BEGIN Records shown
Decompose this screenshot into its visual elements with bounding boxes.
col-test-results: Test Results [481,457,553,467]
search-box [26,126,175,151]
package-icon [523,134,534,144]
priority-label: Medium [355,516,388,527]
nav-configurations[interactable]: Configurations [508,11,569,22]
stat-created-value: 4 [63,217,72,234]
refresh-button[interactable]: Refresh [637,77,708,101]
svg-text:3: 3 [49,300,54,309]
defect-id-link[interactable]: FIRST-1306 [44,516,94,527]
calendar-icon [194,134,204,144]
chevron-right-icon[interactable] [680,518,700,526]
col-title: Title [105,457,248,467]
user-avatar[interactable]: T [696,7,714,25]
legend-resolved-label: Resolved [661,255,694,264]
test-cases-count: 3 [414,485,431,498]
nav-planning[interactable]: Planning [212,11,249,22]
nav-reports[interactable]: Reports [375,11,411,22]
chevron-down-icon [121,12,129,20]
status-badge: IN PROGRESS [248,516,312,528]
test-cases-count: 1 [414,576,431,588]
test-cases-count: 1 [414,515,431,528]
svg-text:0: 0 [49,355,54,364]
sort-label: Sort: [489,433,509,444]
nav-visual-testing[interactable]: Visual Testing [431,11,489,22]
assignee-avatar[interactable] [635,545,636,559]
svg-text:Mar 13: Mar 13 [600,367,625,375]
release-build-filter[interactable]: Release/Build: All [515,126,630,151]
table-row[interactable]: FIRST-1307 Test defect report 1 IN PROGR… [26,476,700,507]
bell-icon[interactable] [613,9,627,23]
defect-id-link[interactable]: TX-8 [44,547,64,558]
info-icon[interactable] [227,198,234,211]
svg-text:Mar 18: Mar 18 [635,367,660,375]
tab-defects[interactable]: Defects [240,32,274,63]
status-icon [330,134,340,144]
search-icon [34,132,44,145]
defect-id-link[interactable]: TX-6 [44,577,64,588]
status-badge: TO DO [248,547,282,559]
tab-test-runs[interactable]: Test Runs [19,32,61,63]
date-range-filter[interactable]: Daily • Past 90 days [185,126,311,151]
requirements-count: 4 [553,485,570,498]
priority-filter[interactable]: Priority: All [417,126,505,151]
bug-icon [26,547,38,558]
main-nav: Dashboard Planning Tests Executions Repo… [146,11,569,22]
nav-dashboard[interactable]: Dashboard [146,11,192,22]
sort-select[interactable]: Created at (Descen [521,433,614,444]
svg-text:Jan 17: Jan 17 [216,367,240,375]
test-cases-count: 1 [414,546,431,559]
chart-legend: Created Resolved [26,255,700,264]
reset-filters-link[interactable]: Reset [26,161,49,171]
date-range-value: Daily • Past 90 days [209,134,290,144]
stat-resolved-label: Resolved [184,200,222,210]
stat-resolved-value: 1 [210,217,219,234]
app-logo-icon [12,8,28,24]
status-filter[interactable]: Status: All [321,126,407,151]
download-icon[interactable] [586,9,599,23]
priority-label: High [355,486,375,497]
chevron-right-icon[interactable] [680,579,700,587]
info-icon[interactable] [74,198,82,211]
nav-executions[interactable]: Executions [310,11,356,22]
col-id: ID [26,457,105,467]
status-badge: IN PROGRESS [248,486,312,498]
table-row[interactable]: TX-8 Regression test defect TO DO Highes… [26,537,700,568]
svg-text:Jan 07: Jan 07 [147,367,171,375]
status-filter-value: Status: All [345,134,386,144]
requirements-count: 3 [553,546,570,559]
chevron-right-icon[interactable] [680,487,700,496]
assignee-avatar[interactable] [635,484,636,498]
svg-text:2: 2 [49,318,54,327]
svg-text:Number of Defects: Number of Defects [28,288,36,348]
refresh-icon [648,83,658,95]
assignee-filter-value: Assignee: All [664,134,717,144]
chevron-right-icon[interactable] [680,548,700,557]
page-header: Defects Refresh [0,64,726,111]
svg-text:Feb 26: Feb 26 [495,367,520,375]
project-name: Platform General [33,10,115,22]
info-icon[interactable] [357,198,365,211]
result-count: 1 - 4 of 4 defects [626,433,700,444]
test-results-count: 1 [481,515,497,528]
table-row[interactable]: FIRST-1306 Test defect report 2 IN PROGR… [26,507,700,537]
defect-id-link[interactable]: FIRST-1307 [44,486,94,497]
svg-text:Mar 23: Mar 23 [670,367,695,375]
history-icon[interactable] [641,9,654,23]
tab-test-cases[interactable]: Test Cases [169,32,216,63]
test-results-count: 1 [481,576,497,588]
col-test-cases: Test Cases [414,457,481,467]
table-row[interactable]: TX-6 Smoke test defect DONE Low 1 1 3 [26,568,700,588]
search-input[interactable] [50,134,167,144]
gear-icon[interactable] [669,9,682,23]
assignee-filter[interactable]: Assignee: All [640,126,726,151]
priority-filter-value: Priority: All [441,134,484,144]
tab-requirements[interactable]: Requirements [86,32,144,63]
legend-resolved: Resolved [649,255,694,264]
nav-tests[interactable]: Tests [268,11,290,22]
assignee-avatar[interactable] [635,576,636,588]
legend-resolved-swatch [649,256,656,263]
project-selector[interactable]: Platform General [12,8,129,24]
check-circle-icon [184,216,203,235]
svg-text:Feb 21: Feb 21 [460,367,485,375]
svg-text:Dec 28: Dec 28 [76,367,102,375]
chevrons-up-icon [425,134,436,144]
END Records shown
BEGIN Records shown
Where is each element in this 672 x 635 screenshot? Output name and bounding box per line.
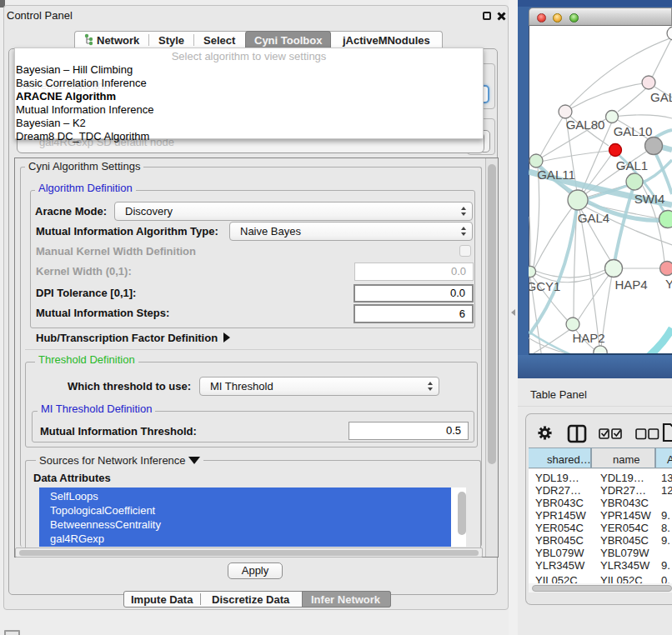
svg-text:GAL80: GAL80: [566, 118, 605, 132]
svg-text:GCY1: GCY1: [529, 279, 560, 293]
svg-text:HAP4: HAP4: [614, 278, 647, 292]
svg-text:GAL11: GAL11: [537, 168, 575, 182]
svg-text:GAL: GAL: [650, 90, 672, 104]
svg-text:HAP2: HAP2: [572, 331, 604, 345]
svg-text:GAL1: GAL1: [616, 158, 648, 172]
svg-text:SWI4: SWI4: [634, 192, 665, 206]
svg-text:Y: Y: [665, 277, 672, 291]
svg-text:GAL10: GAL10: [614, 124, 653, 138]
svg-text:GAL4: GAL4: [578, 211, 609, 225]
END Records shown
> What is expected
Looking at the entries above, copy out every line in which "date" occurs.

> Response area
date-range-filter[interactable]: Daily • Past 90 days [185,126,311,151]
date-range-value: Daily • Past 90 days [209,134,290,144]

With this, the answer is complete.